===== SOURCE RECORDS

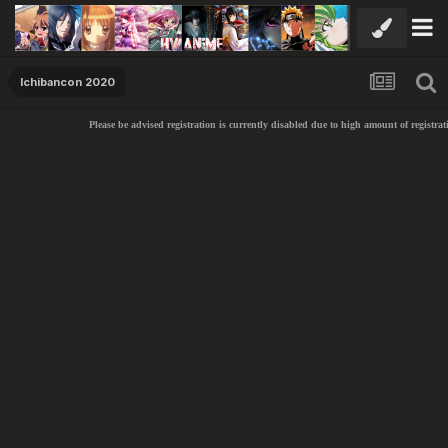
Ichibancon 2020
Please be advised registration is currently disabled due to high amount of registrat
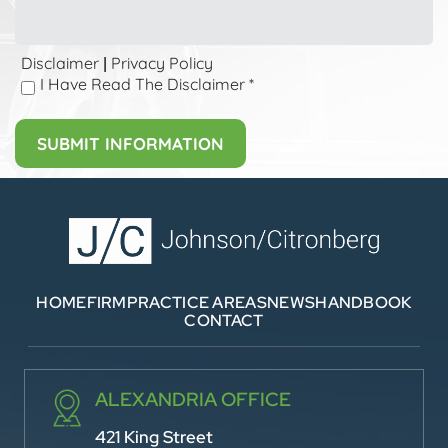
Disclaimer
Privacy Policy
|
I Have Read The Disclaimer
*
HOME
FIRM
PRACTICE AREAS
NEWS
HANDBOOK
CONTACT
ALEXANDRIA OFFICE
421 King Street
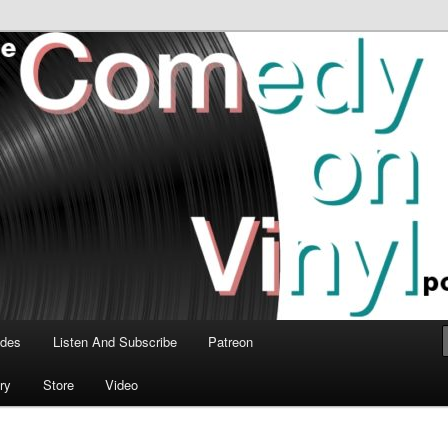
time talk about the greatest comedy albums of all time.
n Vinyl Podcast
odes
Listen And Subscribe
Patreon
ry
Store
Video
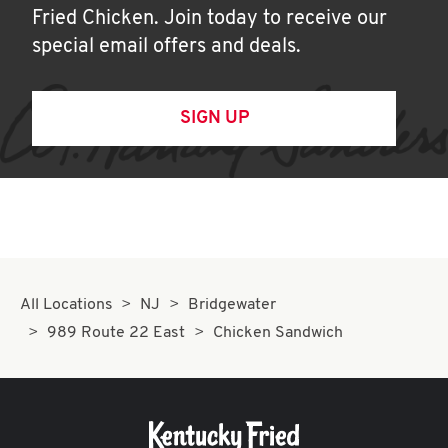
Fried Chicken. Join today to receive our
special email offers and deals.
SIGN UP
All Locations
NJ
Bridgewater
989 Route 22 East
Chicken Sandwich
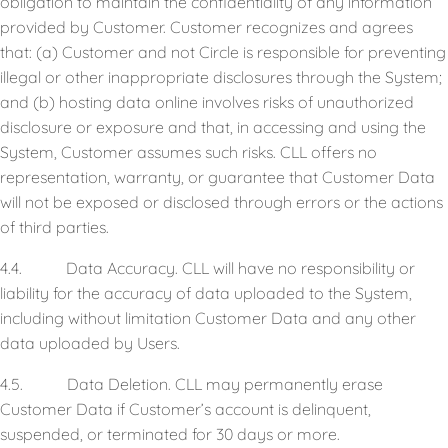
obligation to maintain the confidentiality of any information
provided by Customer. Customer recognizes and agrees
that: (a) Customer and not Circle is responsible for preventing
illegal or other inappropriate disclosures through the System;
and (b) hosting data online involves risks of unauthorized
disclosure or exposure and that, in accessing and using the
System, Customer assumes such risks. CLL offers no
representation, warranty, or guarantee that Customer Data
will not be exposed or disclosed through errors or the actions
of third parties.
4.4. Data Accuracy. CLL will have no responsibility or
liability for the accuracy of data uploaded to the System,
including without limitation Customer Data and any other
data uploaded by Users.
4.5. Data Deletion. CLL may permanently erase
Customer Data if Customer’s account is delinquent,
suspended, or terminated for 30 days or more.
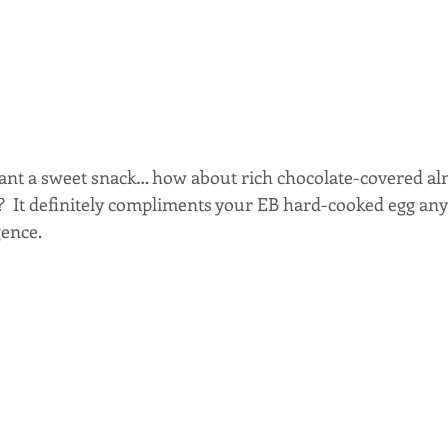
ant a sweet snack… how about rich chocolate-covered al
  It definitely compliments your EB hard-cooked egg anyt
gence.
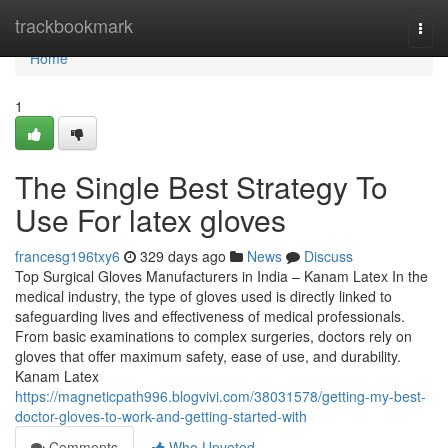
Home
trackbookmark
Togg
navi
Home
1
The Single Best Strategy To
Use For latex gloves
francesg196txy6
329 days ago
News
Discuss
Top Surgical Gloves Manufacturers in India – Kanam Latex In the
medical industry, the type of gloves used is directly linked to
safeguarding lives and effectiveness of medical professionals.
From basic examinations to complex surgeries, doctors rely on
gloves that offer maximum safety, ease of use, and durability.
Kanam Latex
https://magneticpath996.blogvivi.com/38031578/getting-my-best-
doctor-gloves-to-work-and-getting-started-with
Comments
Who Upvoted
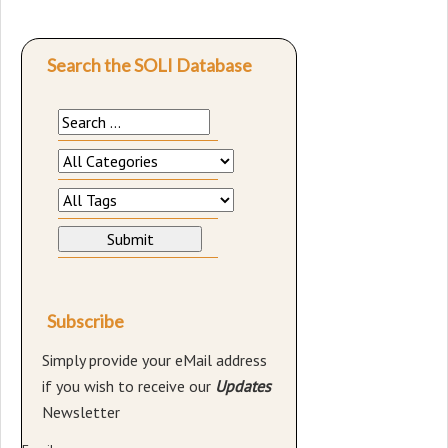
Search the SOLI Database
Subscribe
Simply provide your eMail address
if you wish to receive our
Updates
Newsletter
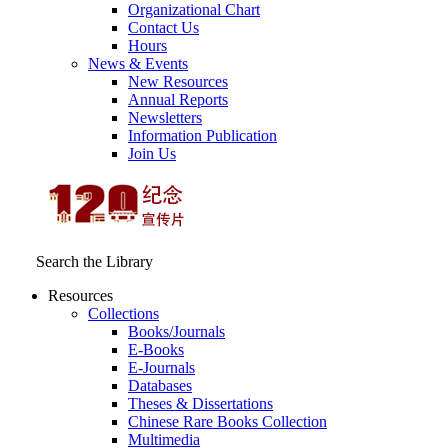
Organizational Chart
Contact Us
Hours
News & Events
New Resources
Annual Reports
Newsletters
Information Publication
Join Us
Search the Library
Resources
Collections
Books/Journals
E-Books
E‑Journals
Databases
Theses & Dissertations
Chinese Rare Books Collection
Multimedia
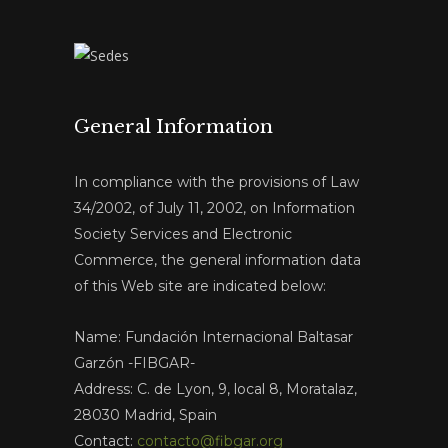
General Information
In compliance with the provisions of Law
34/2002, of July 11, 2002, on Information
Society Services and Electronic
Commerce, the general information data
of this Web site are indicated below:
Name: Fundación Internacional Baltasar
Garzón -FIBGAR-
Address: C. de Lyon, 9, local 8, Moratalaz,
28030 Madrid, Spain
Contact:
contacto@fibgar.org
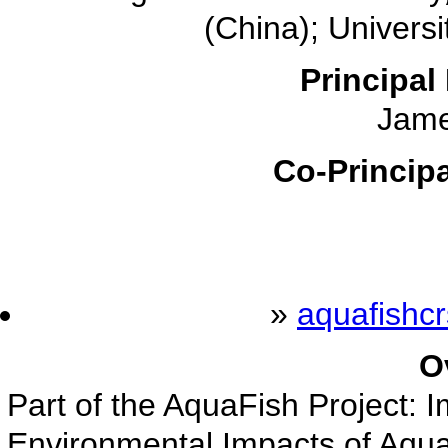
(China); Univers
Principal 
Jame
Co-Principa
»
aquafishc
O
Part of the AquaFish Project: 
Environmental Impacts of Aqua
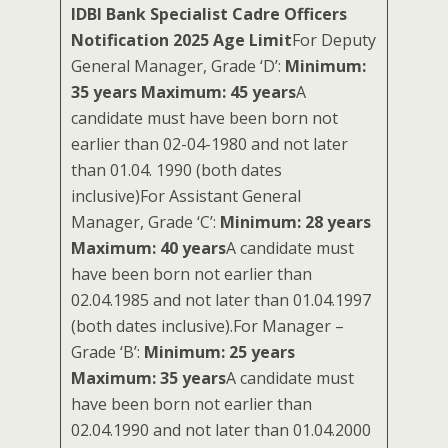
IDBI Bank Specialist Cadre Officers
Notification 2025 Age Limit
For Deputy
General Manager, Grade ‘D’:
Minimum:
35 years Maximum: 45 years
A
candidate must have been born not
earlier than 02-04-1980 and not later
than 01.04. 1990 (both dates
inclusive)For Assistant General
Manager, Grade ‘C’:
Minimum: 28 years
Maximum: 40 years
A candidate must
have been born not earlier than
02.04.1985 and not later than 01.04.1997
(both dates inclusive).For Manager –
Grade ‘B’:
Minimum: 25 years
Maximum: 35 years
A candidate must
have been born not earlier than
02.04.1990 and not later than 01.04.2000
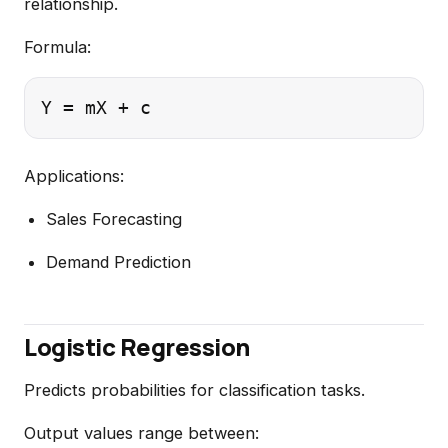
relationship.
Formula:
Applications:
Sales Forecasting
Demand Prediction
Logistic Regression
Predicts probabilities for classification tasks.
Output values range between:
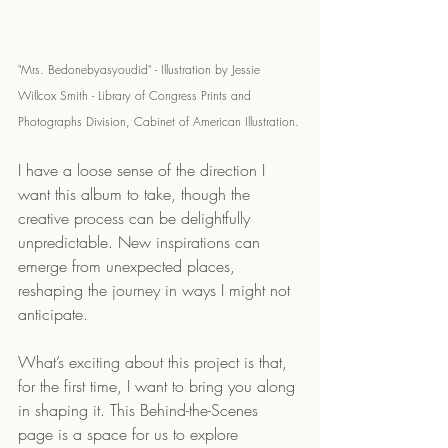
"Mrs. Bedonebyasyoudid" - Illustration by Jessie 
Willcox Smith - Library of Congress Prints and 
Photographs Division, Cabinet of American Illustration.
I have a loose sense of the direction I 
want this album to take, though the 
creative process can be delightfully 
unpredictable. New inspirations can 
emerge from unexpected places, 
reshaping the journey in ways I might not 
anticipate.
What’s exciting about this project is that, 
for the first time, I want to bring you along 
in shaping it. This Behind-the-Scenes 
page is a space for us to explore 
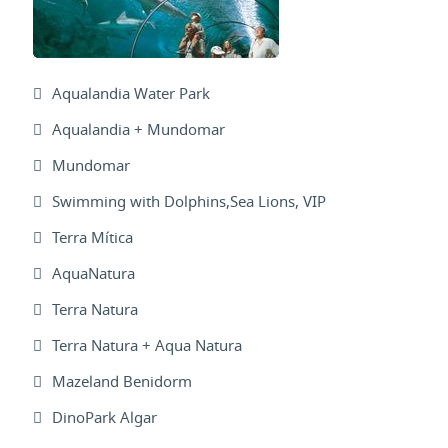
Aqualandia Water Park
Aqualandia + Mundomar
Mundomar
Swimming with Dolphins,Sea Lions, VIP
Terra Mítica
AquaNatura
Terra Natura
Terra Natura + Aqua Natura
Mazeland Benidorm
DinoPark Algar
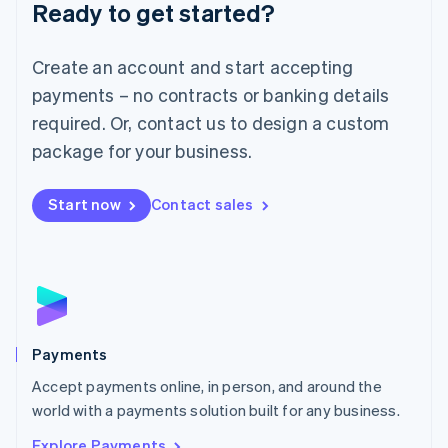
Luxembourg
Ready to get started?
Français
Deutsch
English
Mainland China
Create an account and start accepting
简体中文
English
Malaysia
payments – no contracts or banking details
English
简体中文
required. Or, contact us to design a custom
Malta
English
package for your business.
Mexico
Español
English
Netherlands
Start now
Contact sales
Nederlands
English
New Zealand
English
Norway
English
Poland
English
Payments
Portugal
Português
English
Accept payments online, in person, and around the
Romania
world with a payments solution built for any business.
English
Explore Payments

==========

REQUIREMENT — Restate all the material verbatim; omit every picture.

RESPONSE —
Ichibancon 2020
Please be advised registration is currently disabled due to high amount of registrat
Disclaimer
Privacy Policy
|
I Have Read The Disclaimer
*
HOME
FIRM
PRACTICE AREAS
NEWS
HANDBOOK
CONTACT
ALEXANDRIA OFFICE
421 King Street
time talk about the greatest comedy albums of all time.
n Vinyl Podcast
odes
Listen And Subscribe
Patreon
ry
Store
Video
Fried Chicken. Join today to receive our
special email offers and deals.
SIGN UP
All Locations
NJ
Bridgewater
989 Route 22 East
Chicken Sandwich
obligation to maintain the confidentiality of any information
provided by Customer. Customer recognizes and agrees
that: (a) Customer and not Circle is responsible for preventing
illegal or other inappropriate disclosures through the System;
and (b) hosting data online involves risks of unauthorized
disclosure or exposure and that, in accessing and using the
System, Customer assumes such risks. CLL offers no
representation, warranty, or guarantee that Customer Data
will not be exposed or disclosed through errors or the actions
of third parties.
4.4. Data Accuracy. CLL will have no responsibility or
liability for the accuracy of data uploaded to the System,
including without limitation Customer Data and any other
data uploaded by Users.
4.5. Data Deletion. CLL may permanently erase
Customer Data if Customer’s account is delinquent,
suspended, or terminated for 30 days or more.
ant a sweet snack… how about rich chocolate-covered al
  It definitely compliments your EB hard-cooked egg anyt
gence.
Home
trackbookmark
Togg
navi
Home
1
The Single Best Strategy To
Use For latex gloves
francesg196txy6
329 days ago
News
Discuss
Top Surgical Gloves Manufacturers in India – Kanam Latex In the
medical industry, the type of gloves used is directly linked to
safeguarding lives and effectiveness of medical professionals.
From basic examinations to complex surgeries, doctors rely on
gloves that offer maximum safety, ease of use, and durability.
Kanam Latex
https://magneticpath996.blogvivi.com/38031578/getting-my-best-
doctor-gloves-to-work-and-getting-started-with
Comments
Who Upvoted
Search the SOLI Database
Subscribe
Simply provide your eMail address
if you wish to receive our
Updates
Newsletter
Organizational Chart
Contact Us
Hours
News & Events
New Resources
Annual Reports
Newsletters
Information Publication
Join Us
Search the Library
Resources
Collections
Books/Journals
E-Books
E‑Journals
Databases
Theses & Dissertations
Chinese Rare Books Collection
Multimedia
General Information
In compliance with the provisions of Law
34/2002, of July 11, 2002, on Information
Society Services and Electronic
Commerce, the general information data
of this Web site are indicated below:
Name: Fundación Internacional Baltasar
Garzón -FIBGAR-
Address: C. de Lyon, 9, local 8, Moratalaz,
28030 Madrid, Spain
Contact:
contacto@fibgar.org
(China); Univers
Principal 
Jame
Co-Principa
»
aquafishc
O
Part of the AquaFish Project: 
Environmental Impacts of Aqua
IDBI Bank Specialist Cadre Officers
Notification 2025 Age Limit
For Deputy
General Manager, Grade ‘D’:
Minimum:
35 years Maximum: 45 years
A
candidate must have been born not
earlier than 02-04-1980 and not later
than 01.04. 1990 (both dates
inclusive)For Assistant General
Manager, Grade ‘C’:
Minimum: 28 years
Maximum: 40 years
A candidate must
have been born not earlier than
02.04.1985 and not later than 01.04.1997
(both dates inclusive).For Manager –
Grade ‘B’:
Minimum: 25 years
Maximum: 35 years
A candidate must
have been born not earlier than
02.04.1990 and not later than 01.04.2000
relationship.
Formula:
Applications:
Sales Forecasting
Demand Prediction
Logistic Regression
Predicts probabilities for classification tasks.
Output values range between:
"Mrs. Bedonebyasyoudid" - Illustration by Jessie 
Willcox Smith - Library of Congress Prints and 
Photographs Division, Cabinet of American Illustration.
I have a loose sense of the direction I 
want this album to take, though the 
creative process can be delightfully 
unpredictable. New inspirations can 
emerge from unexpected places, 
reshaping the journey in ways I might not 
anticipate.
What’s exciting about this project is that, 
for the first time, I want to bring you along 
in shaping it. This Behind-the-Scenes 
page is a space for us to explore 
Aqualandia Water Park
Aqualandia + Mundomar
Mundomar
Swimming with Dolphins,Sea Lions, VIP
Terra Mítica
AquaNatura
Terra Natura
Terra Natura + Aqua Natura
Mazeland Benidorm
DinoPark Algar
Luxembourg
Ready to get started?
Français
Deutsch
English
Mainland China
Create an account and start accepting
简体中文
English
Malaysia
payments – no contracts or banking details
English
简体中文
required. Or, contact us to design a custom
Malta
English
package for your business.
Mexico
Español
English
Netherlands
Start now
Contact sales
Nederlands
English
New Zealand
English
Norway
English
Poland
English
Payments
Portugal
Português
English
Accept payments online, in person, and around the
Romania
world with a payments solution built for any business.
English
Explore Payments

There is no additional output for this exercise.